In the late 90s and during Greg Chappell's coaching era, when heads were tumbling through the Indian team's turmoil, it seems all that Mahendra Singh Dhoni did was chalk out a plan on how things would change for the better. When granted the opportunity to lead, he showed himself ready and emerged as the solution to most of India's problems, enough to finally fulfill expectations of a long-suffering crowd of supporters.
An Adam Gilchrist-inspired Dhoni was drafted in 2004 to solve India's wicketkeeper-batsman crisis following the failure of the Rahul Dravid experiment. His start was anything but legendary - getting out for a duck. It was his fifth outing at home against Pakistan in 2005, that a blistering 148 which set up India for a win, making everyone sit up and take notice. A mammoth 183 to chase a high Sri Lankan total later in the year reiterated his value. By the end of 2005, Dhoni donned the all-whites to earn a Test cap against Sri Lanka, holding both ODI and Test spots ever since. In the inaugural ICC World Twenty20 that followed, Dhoni was chosen to lead a young Indian side. Under his guidance, the team quickly turned disappointment to joy by lifting the coveted trophy, to the surprise of both fans and detractors. His ability to excel in leadership was quickly recognized and within a year, he was appointed as the Indian skipper in all forms of the game.
Under Dhoni's captaincy, India posted successful Test series victories home and away against England (2008), New Zealand (2009) and Sri Lanka (2009). Throughout his first five years as a Test player, India had lost only two away series, a record which helped them top the Test rankings. The biggest accomplishment of his career came in 2011 when he powered Team India to a remarkable World Cup victory with his extraordinary leadership skills that proved his worth as a successful captain. It was after 28 long years that India won the Cup, thanks to a bunch of hardworking and enthusiastic cricketers led by a young and exceptionally astute skipper. He played a captain's innings in the final against Sri Lanka, where his brilliant knock of an unbeaten 91 sealed
the most memorable victory for his team and country.
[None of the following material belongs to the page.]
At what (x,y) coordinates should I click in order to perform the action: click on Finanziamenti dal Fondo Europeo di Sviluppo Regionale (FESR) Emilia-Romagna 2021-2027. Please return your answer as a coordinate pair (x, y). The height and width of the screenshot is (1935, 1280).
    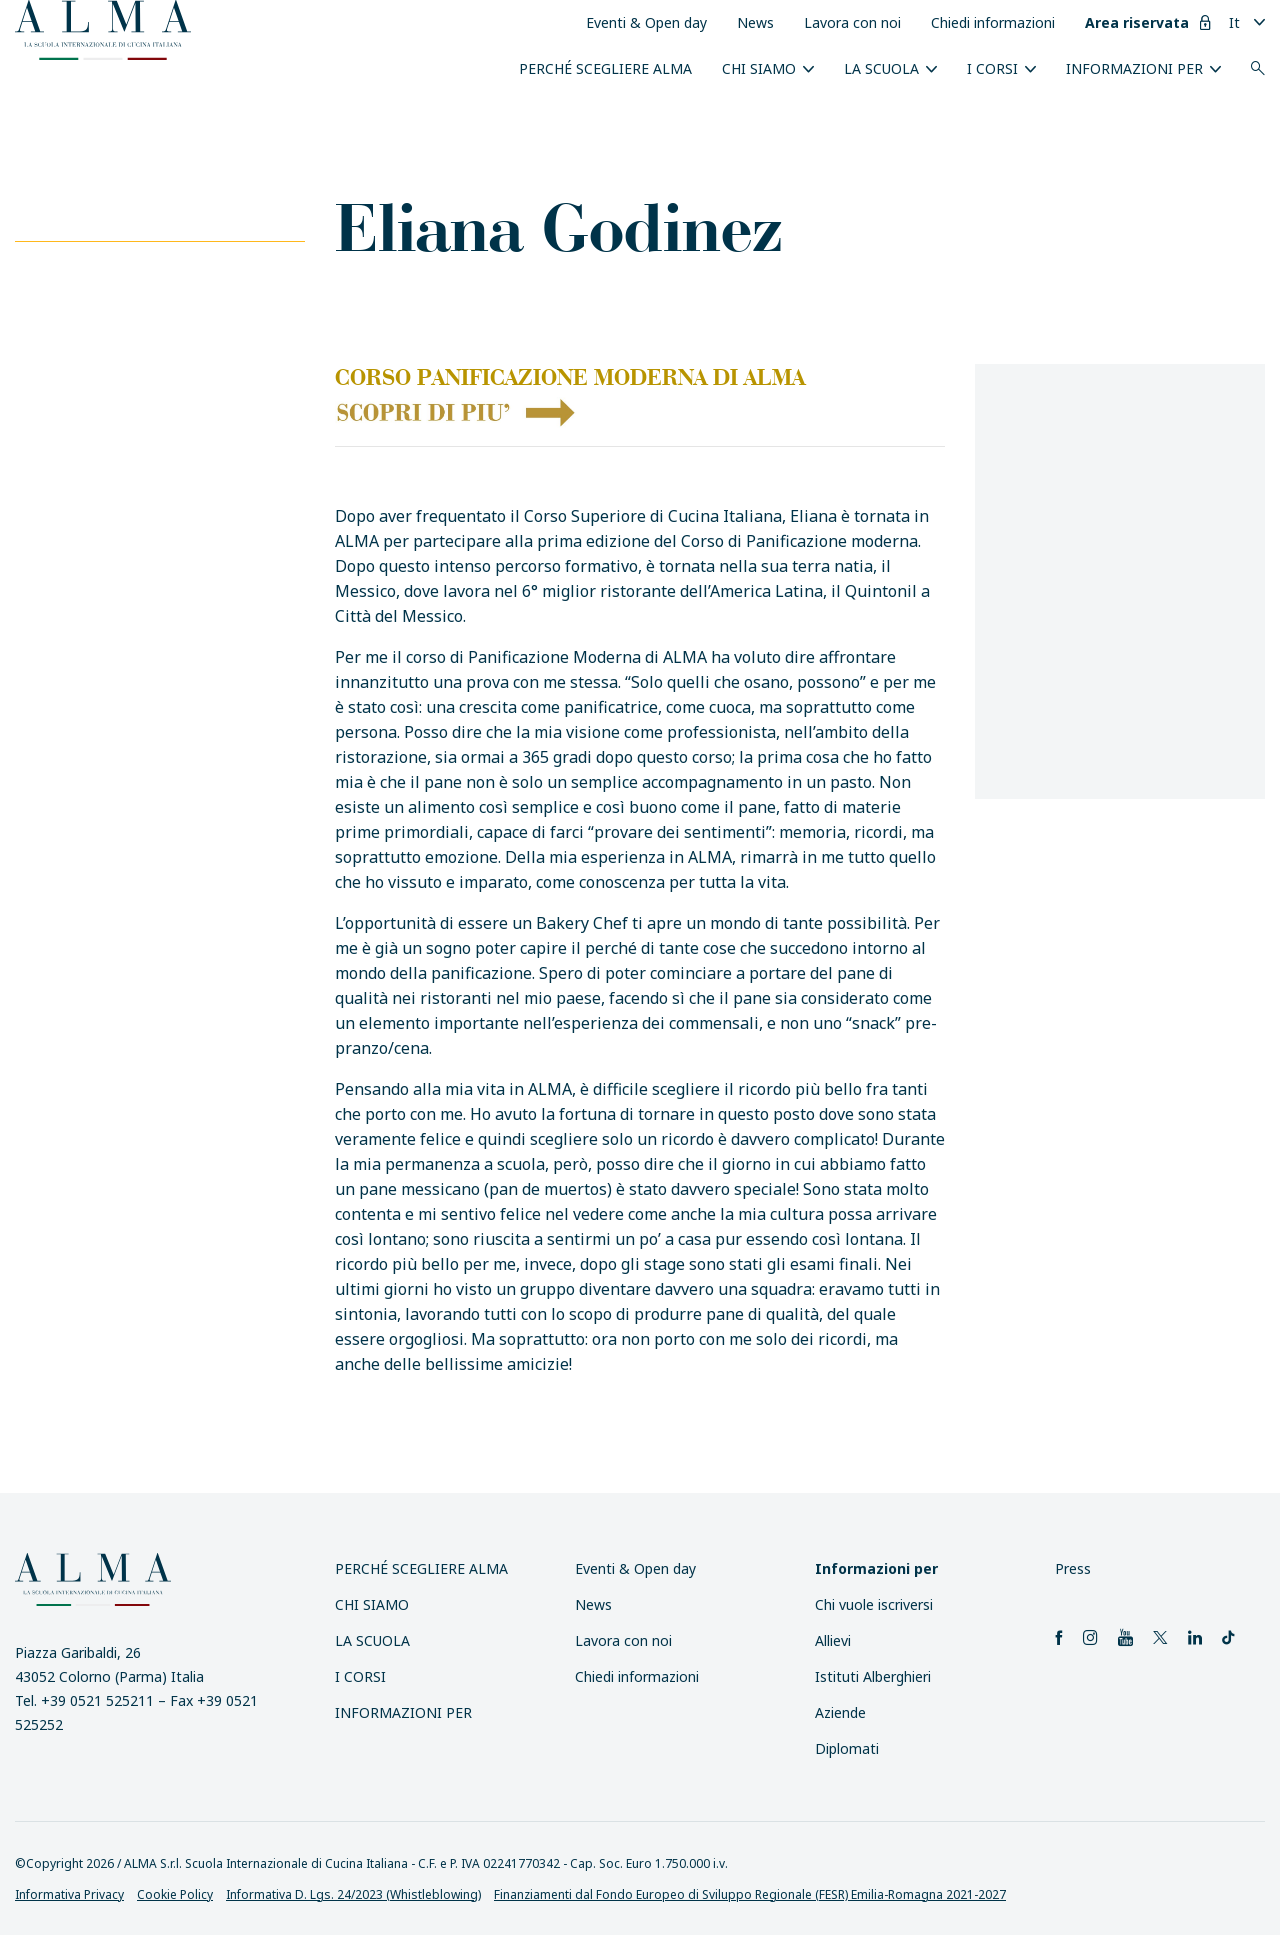
    Looking at the image, I should click on (750, 1894).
Dhoni’s next adventures were probably his toughest as a skipper. Consecutive tours to England and Australia in 2011/12 were complete disasters as the team was whitewashed 4-0 both times. Success in Tests continued to evade Dhoni even as he relished the shorter formats. A home series loss to England the following year put question marks on Dhoni’s leadership in the longest format of the game but he did have his way in 2013 when he inflicted on a touring Australian team, a 4-0 whitewash, making him the first captain in a long time to do so. That was followed by winning the ICC Champions Trophy in 2013 making him the only skipper to hold all the major ICC events, the T20 WC, the 50-over WC and the Champions Trophy.
The ghosts of 2011 returned to haunt him back in 2014 on India’s tour to England and despite a historic win at Lord’s, India went on to lose 3-1 to England further denting his overseas Test record. On 30th December 2014, having saved the third Test for India against Australia at the MCG, Dhoni announced his retirement from Tests with immediate effect citing too much strain as a captain as the reason, handing over the mantle to Virat Kohli for the fourth and final Test match after losing another series Down Under. He will continue to lead India in the shorter formats.
The 2015 ICC Cricket World Cup proved why he has been such a tremendous captain in ODIs. Having failed to win a single game in the Tests in Australia and even the tri-series, the Indian team had a magnificent run in the mega event winning all their league games and even the quarters, only to fall short against a champion Aussie side in the semis. They were on a 11-match winning streak in World Cups, broken only by that magnificent Clarke-led team.